Prawit Wongsuwan pour l’intérim

« Le général Prawit Wongsuwan va être premier ministre par intérim parce qu’il est le premier sur la liste de succession des vice-premiers ministres », a annoncé à la presse Wissanu Krea-ngam, également vice-premier ministre — il y en a six.

PHOTO MADAREE TOHLALA, ARCHIVES AGENCE FRANCE-PRESSE

Prawit Wongsuwan

« Le gouvernement actuel va poursuivre son travail normalement, parce que le général Prayut n’a pas été exclu de son poste, mais seulement suspendu », a-t-il encore dit, rappelant que Prayut Chan-O-Cha continuera à siéger au gouvernement en tant que ministre de la Défense, un poste qu’il occupait en doublon de celui de premier ministre.

Si l’annonce de cette suspension est une surprise, les experts interrogés par l’AFP s’attendent à voir la Cour trancher dans le sens de Prayut Chan-O-Cha, qui a résisté à toutes les crises depuis 2014, notamment au moment des manifestations massives pour la démocratie de 2020.

« La longue liste des décisions à sens unique qui ont bénéficié à Prayut Chan-O-Cha parle d’elle-même […] Le scénario le plus probable, c’est qu’il avance en claudiquant jusqu’à la fin de son mandat, au-delà de la limite des huit ans », a expliqué Thitinan Pongsudhirak, professeur de sciences politiques à l’Université Chulalongkorn de Bangkok.

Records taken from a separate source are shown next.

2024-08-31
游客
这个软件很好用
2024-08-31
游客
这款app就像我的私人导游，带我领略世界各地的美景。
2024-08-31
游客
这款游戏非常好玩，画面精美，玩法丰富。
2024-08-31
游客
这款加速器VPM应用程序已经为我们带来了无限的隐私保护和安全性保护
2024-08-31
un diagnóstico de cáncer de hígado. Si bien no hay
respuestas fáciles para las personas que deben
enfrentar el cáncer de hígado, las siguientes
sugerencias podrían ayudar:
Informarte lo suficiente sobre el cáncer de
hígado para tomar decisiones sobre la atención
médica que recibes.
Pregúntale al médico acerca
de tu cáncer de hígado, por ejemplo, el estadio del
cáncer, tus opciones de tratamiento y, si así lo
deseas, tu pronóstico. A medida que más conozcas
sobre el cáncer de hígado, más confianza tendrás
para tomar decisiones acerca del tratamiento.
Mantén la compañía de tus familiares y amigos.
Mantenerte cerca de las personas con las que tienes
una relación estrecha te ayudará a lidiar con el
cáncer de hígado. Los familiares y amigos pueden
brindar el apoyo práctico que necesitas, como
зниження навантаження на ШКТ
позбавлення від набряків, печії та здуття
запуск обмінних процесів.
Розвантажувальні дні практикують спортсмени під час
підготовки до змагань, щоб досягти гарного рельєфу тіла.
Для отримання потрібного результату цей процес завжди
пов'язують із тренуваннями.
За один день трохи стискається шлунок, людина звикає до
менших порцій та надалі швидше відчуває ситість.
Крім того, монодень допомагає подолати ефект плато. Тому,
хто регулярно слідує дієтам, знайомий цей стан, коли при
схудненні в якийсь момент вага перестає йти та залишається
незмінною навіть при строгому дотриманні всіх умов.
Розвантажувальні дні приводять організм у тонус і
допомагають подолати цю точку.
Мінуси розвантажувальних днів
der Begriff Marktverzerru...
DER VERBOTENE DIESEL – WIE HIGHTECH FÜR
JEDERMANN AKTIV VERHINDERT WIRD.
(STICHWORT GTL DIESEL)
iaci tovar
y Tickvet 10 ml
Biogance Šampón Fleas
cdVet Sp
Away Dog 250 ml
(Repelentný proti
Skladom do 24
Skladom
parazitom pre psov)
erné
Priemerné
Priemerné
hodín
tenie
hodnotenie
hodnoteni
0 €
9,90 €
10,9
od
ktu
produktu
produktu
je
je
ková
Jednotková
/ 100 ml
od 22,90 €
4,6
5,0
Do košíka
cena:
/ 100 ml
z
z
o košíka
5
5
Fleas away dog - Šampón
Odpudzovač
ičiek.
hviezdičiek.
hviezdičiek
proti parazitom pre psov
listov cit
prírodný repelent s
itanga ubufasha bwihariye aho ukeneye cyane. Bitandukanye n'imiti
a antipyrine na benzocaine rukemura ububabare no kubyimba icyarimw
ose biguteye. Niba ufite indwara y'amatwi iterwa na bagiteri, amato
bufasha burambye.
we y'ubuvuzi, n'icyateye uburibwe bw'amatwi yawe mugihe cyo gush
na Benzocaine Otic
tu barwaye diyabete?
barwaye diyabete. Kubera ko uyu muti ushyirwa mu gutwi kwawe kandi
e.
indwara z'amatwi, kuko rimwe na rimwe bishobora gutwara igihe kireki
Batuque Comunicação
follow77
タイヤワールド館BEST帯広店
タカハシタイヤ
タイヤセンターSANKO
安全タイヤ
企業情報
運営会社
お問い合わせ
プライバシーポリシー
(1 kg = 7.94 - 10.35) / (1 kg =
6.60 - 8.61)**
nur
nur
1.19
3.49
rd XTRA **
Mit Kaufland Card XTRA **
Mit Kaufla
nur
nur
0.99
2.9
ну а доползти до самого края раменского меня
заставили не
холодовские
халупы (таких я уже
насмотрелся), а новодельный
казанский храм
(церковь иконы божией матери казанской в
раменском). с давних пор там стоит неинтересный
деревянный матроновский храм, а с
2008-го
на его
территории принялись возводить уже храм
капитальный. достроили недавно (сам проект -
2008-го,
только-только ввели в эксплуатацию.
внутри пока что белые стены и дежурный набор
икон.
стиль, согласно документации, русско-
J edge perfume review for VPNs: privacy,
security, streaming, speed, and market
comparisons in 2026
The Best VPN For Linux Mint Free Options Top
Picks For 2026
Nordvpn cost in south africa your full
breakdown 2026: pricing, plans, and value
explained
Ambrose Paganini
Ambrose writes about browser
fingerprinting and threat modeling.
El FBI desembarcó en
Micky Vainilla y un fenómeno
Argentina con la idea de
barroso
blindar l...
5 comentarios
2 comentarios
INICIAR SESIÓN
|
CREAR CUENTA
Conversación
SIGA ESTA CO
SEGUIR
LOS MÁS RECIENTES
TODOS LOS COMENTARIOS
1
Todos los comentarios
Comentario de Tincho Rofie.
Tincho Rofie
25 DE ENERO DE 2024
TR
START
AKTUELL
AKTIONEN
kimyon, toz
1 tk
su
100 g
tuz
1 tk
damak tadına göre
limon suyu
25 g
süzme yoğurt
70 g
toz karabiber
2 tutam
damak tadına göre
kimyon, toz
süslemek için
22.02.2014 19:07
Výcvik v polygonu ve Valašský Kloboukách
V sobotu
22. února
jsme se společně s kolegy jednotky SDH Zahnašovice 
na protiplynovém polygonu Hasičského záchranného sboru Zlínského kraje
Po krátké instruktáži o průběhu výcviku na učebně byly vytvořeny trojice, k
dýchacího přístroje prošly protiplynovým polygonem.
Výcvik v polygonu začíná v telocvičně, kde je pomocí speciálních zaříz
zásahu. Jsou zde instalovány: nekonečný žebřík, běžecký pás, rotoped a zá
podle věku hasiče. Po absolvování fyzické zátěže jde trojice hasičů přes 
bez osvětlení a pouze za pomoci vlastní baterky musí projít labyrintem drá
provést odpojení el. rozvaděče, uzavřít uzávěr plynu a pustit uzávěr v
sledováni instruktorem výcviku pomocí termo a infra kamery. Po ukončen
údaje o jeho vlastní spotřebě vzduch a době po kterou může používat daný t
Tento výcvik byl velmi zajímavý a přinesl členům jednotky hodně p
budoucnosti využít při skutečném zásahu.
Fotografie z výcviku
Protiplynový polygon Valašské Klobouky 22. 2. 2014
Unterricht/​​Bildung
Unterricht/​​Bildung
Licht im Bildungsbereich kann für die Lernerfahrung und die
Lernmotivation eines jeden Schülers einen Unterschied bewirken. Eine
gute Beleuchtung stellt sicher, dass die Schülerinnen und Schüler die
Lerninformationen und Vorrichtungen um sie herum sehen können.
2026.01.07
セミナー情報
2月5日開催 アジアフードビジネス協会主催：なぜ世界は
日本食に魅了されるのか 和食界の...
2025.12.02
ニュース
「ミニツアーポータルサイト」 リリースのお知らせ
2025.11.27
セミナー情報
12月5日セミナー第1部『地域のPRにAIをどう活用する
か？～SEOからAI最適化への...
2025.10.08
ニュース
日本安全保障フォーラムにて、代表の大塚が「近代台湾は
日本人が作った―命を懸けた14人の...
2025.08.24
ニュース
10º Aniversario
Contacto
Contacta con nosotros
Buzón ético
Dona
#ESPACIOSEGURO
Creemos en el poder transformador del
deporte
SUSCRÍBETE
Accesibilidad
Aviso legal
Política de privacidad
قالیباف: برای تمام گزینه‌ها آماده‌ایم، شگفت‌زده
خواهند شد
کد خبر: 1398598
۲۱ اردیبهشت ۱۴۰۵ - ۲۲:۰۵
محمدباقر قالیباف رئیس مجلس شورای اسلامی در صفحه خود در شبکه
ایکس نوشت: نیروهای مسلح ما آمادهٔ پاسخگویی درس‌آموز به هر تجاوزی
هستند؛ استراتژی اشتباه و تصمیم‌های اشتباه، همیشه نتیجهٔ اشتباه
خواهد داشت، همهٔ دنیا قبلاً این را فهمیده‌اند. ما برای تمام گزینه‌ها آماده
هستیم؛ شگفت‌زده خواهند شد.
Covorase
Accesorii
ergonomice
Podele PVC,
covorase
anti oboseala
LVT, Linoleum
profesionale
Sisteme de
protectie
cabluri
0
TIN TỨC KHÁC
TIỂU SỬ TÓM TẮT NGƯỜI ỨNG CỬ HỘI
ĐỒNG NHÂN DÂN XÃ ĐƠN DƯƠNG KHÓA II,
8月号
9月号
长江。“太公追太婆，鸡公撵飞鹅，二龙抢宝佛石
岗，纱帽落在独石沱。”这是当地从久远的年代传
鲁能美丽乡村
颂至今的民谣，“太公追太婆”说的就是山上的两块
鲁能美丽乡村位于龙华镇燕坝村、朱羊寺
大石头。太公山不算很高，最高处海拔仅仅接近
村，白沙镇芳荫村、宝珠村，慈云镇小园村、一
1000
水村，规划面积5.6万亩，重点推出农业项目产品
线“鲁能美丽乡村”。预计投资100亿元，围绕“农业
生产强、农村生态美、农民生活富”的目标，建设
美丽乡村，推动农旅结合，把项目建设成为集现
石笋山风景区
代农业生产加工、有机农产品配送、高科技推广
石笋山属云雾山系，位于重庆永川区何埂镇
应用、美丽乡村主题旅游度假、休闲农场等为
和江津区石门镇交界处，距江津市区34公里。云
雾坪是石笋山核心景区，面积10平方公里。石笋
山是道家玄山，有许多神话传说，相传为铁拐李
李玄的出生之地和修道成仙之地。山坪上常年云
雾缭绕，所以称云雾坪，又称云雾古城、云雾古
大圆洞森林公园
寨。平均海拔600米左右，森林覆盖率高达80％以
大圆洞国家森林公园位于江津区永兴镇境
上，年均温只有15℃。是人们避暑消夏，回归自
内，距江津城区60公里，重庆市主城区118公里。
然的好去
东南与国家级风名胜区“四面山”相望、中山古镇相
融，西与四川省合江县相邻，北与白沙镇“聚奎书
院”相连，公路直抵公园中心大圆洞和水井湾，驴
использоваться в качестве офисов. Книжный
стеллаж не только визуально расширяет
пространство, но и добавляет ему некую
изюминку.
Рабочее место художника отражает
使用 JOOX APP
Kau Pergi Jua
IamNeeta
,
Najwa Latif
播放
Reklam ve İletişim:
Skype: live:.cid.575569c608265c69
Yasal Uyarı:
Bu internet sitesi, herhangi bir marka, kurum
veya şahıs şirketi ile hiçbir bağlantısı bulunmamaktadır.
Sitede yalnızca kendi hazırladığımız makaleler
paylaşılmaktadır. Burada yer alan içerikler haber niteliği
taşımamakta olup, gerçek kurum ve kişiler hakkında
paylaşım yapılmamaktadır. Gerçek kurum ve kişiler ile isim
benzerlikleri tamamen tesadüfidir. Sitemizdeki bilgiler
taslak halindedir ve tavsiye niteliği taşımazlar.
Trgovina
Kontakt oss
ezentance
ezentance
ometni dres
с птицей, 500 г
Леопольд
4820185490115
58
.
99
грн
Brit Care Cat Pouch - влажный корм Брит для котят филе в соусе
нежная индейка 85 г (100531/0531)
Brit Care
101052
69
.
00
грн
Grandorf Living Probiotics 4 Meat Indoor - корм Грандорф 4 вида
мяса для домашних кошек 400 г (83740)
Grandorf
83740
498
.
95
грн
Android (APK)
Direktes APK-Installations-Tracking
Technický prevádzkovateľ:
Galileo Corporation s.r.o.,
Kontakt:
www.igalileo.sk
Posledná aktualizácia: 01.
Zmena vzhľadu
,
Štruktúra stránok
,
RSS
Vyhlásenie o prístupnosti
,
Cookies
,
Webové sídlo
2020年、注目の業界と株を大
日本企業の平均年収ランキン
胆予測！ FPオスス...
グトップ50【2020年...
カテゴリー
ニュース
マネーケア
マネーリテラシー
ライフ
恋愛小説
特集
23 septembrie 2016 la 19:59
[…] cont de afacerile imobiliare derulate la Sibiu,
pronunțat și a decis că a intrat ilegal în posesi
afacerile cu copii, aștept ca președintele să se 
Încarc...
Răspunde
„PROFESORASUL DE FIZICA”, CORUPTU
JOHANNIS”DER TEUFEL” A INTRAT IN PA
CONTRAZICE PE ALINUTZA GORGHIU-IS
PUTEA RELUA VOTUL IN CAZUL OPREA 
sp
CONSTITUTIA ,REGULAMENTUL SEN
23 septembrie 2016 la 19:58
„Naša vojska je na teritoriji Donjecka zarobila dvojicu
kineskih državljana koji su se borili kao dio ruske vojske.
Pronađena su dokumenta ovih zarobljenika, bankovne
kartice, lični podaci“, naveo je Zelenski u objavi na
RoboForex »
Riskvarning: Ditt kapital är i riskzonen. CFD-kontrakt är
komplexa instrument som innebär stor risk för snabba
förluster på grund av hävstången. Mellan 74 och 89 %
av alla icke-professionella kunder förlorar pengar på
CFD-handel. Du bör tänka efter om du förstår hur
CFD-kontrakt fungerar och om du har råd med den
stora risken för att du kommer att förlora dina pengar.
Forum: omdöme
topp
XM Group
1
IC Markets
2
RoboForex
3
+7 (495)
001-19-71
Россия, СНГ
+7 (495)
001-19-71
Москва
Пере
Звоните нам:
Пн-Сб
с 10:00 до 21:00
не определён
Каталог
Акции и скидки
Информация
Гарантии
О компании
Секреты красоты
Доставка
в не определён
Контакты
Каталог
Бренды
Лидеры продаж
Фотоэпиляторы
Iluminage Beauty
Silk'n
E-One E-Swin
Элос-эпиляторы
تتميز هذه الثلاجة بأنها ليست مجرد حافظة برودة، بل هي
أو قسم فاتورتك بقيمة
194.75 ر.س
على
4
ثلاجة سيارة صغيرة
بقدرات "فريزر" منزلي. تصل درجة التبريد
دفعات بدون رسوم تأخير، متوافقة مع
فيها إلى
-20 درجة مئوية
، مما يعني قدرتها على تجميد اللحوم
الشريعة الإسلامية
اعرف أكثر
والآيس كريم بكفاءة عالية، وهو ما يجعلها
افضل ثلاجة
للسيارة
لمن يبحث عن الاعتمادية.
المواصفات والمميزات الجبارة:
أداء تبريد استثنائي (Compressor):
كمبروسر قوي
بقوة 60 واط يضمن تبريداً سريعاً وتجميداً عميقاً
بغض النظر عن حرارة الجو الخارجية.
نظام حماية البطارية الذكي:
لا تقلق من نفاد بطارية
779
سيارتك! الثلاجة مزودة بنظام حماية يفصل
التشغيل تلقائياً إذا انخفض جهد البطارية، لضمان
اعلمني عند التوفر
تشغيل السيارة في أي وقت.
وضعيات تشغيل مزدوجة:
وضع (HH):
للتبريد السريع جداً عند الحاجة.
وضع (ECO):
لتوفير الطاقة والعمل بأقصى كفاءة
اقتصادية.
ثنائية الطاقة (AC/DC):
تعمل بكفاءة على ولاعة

En cause, la Constitution de 2017, rédigée sous la junte et jugée favorable aux intérêts de l’armée.

« La légitimité de la Cour constitutionnelle est débattue depuis sa création (en 1997, NDLR). Elle était déjà politisée quand Thaksin Shinawatra était premier ministre (2001-2006, NDLR). C’est attendu qu’elle tranche en faveur de Prayut Chan-O-Cha », a renchéri Napisa Waitoolkiat, analyste politique à l’université de Naresuan.

Élections en vue

Une lecture dans le sens des intérêts de Prayut de ce texte prend comme point de départ du calcul des huit ans 2017, soit l’entrée en vigueur de la Constitution.  

Une autre prend même comme point de départ 2019, l’année des élections législatives qui ont légitimé son pouvoir.

Depuis mardi, des conteneurs déposés par les autorités barrent la route qui mène à la maison du gouvernement à Bangkok, où plus de cent personnes ont réclamé le départ du premier ministre.

La suspension pourrait rebattre les cartes en vue des législatives de 2023.

Ancien général comme Prayut Chan-O-Cha dont il est très proche, Prawit Wongsuwan est également le chef du Palang Pracharat, le principal parti au pouvoir.

Il a été rattrapé en 2018 par un scandale qui a mis au jour plus d’un million d’euros de montres de luxe non déclarées dans son patrimoine. Il a été plus tard disculpé des soupçons de corruption.

Les États-Unis, alliés historiques de la Thaïlande, ont déclaré qu’ils prévoyaient de maintenir leur engagement envers le royaume, où le secrétaire d’État Antony Blinken s’est rendu le mois dernier.

Washington « respecte le processus et les institutions démocratiques de la Thaïlande », a déclaré à la presse le porte-parole du département d’État, Vedant Patel.